LinearB wants to help development teams streamline their workflows – TechCrunch - New Style Motorsport

LinearB, a startup helping engineering leaders streamline the workflow of their development teams, announced today that it has raised a $50 million Series B round led by Tribe Capital. New investor Salesforce Ventures, as well as existing investors Battery Ventures and 83North, also participated in this round, bringing the company’s total funding to $71 million.

The company says it managed to grow its user base from 1,500 development teams in 2021 to more than 5,000 today. It currently counts Bumble, BigID, Cloudinary, Unbabel, and Drata among its users.

One of the biggest promises of LinearB is that it goes beyond giving engineering managers access to more dashboards on developer efficiency. Instead, LinearB also wants to give you more information on how you can streamline your development workflow. It does this by integrating with a wide variety of existing DevOps tools to aggregate data about how teams are performing. Track metrics like cycle time, deployment frequency, mean restore time when things go off the rails, and failure rates change.

Image credits: LinearB

That data is at the core of what LinearB does and provides something akin to a baseline for developer productivity at a given company. But from there, users can also drill down to see where there are bottlenecks in their workflows or which team members may have too much on their plate right now.

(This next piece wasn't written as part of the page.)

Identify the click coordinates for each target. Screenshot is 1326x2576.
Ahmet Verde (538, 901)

In addition, LinearB also helps teams set their own goals so they can track their own progress, and it also helps them automate routine tasks like creating Jira tickets (because while that’s often the core of what it does a development team, no one likes to manage Jira Entries).

This focus on providing value for everyone, from the VP of engineering to the individual developer, is also a core tenet of the service, LinearB CEO and co-founder Ori Keren told me. Both he and his co-founder, Dan Lines, previously worked as VPs of R&D and engineering, and that was the user profile they had in mind when they started developing the service.

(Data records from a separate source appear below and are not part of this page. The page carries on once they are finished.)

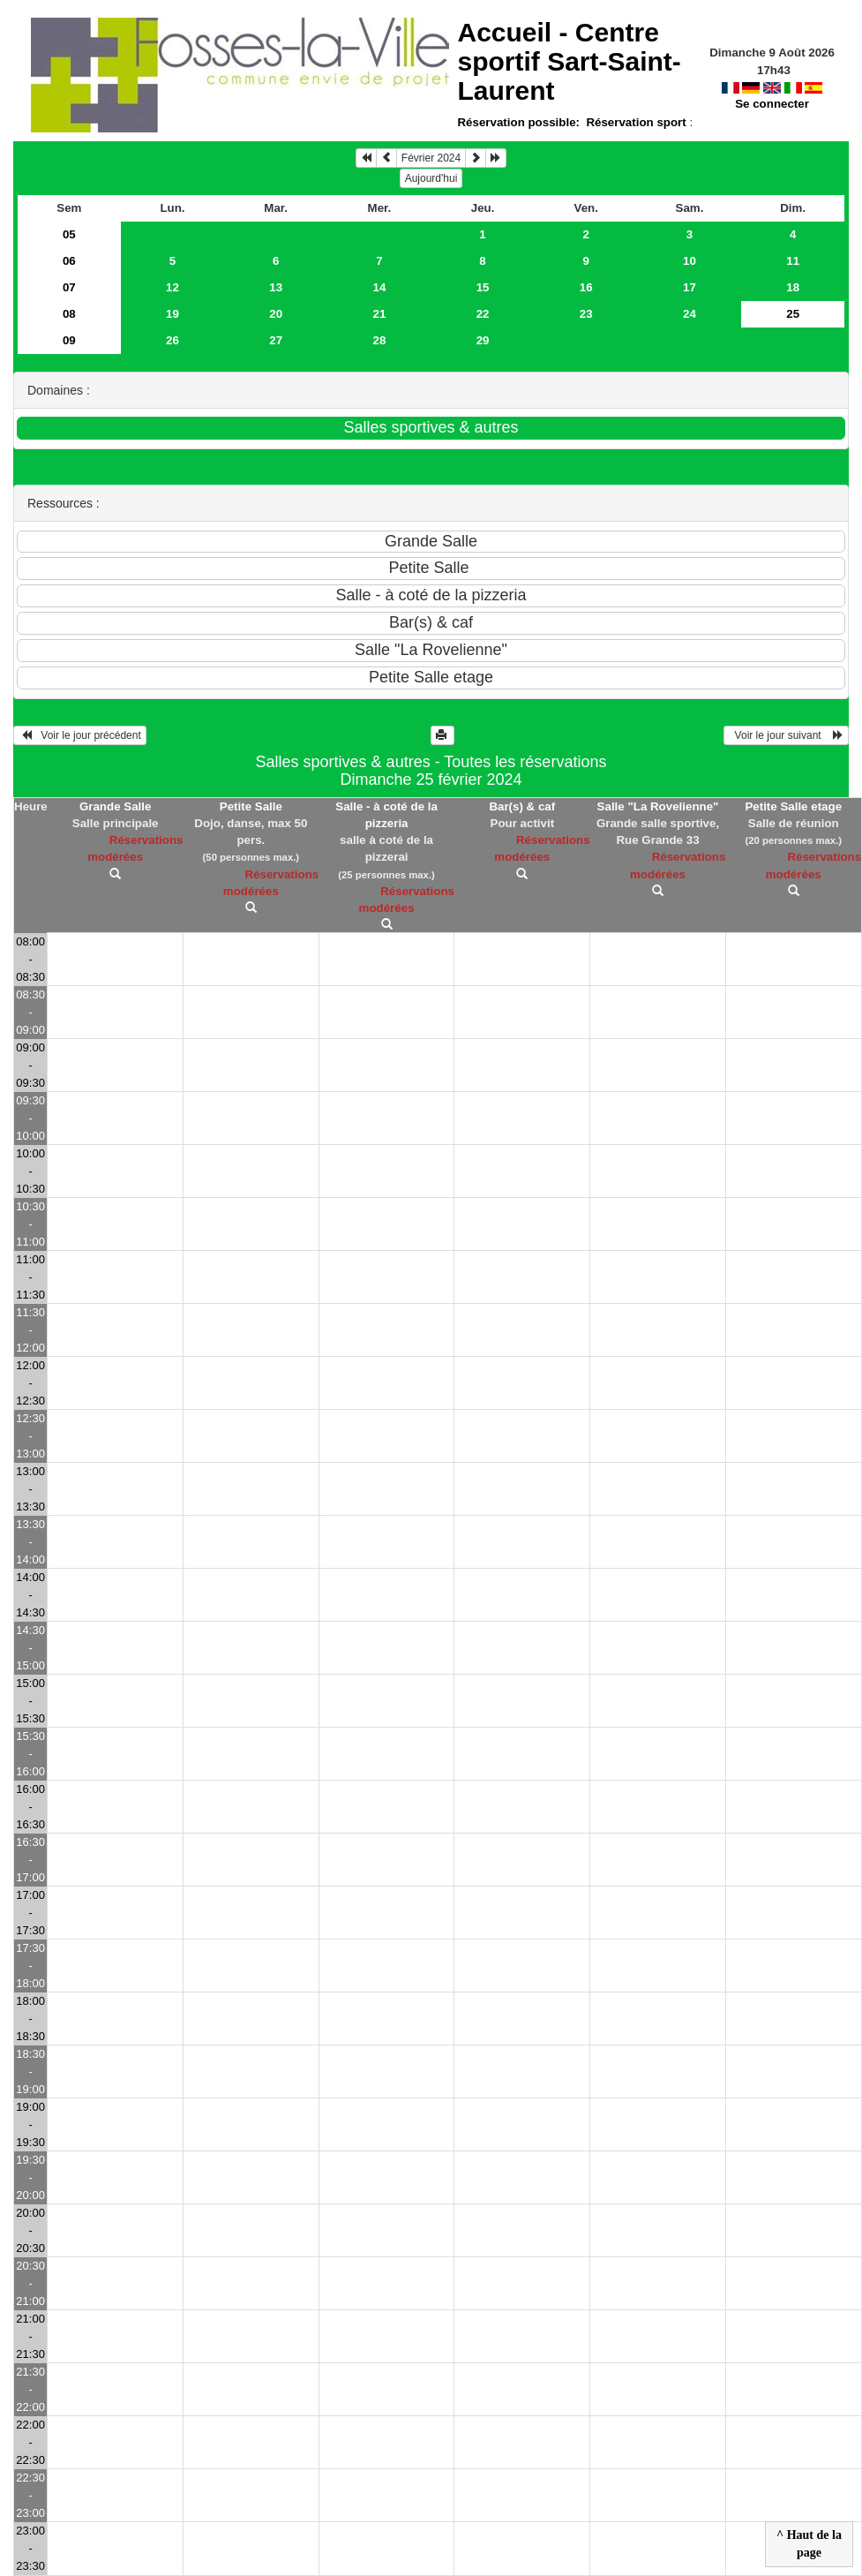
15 (483, 287)
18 (792, 287)
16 (586, 287)
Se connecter (772, 103)
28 (379, 340)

Keren tells me that they had some initial success with that, but decided that to really deliver the most value to their customers, they needed to change course. “Our true philosophy is that improvement has to come from the bottom up,” he said. “You have to have developers using that tool, you have to have team leaders, front-line managers. Very quickly, we identified that if we want to be a successful company, I wouldn’t say we turned a corner, but we quickly adjusted and said, when you come on board with the tool, you have to have something for every person in the engineering organization: the developers, the team leaders and also for engineering managers.”

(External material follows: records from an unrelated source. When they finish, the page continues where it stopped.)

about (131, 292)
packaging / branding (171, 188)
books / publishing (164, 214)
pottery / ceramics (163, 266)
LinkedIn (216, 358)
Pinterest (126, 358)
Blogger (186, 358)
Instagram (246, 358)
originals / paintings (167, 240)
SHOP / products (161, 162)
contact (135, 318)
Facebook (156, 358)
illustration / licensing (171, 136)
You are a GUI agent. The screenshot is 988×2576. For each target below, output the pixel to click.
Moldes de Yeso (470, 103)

That’s something the team learned in early 2020, and with the COVID pandemic at the time, many companies saw the need to ramp up their own projects to speed up their development processes. And while developers may not care too much about tracking the cost of their projects and instead the cycle time, they are both based on the same data.

The company says that its users are seeing deployment speeds increase by 64% during the first 120 days of using the project. “We’re not just building a tool that helps development teams, we’re building a community of engineering leaders who want to improve the way software development happens,” said LinearB COO and co-founder Dan Lines.

The company plans to use the new funding to expand through its own development teams, but also to expand its marketing efforts. In terms of product, the team is doubling down on its workflow optimization tools, Keren said. “We’re going to invest a lot in optimizing the developer workflow,” she said. “We believe that developer productivity, if you want to be good at it, you have to help developers – these are the people who are doing the work.”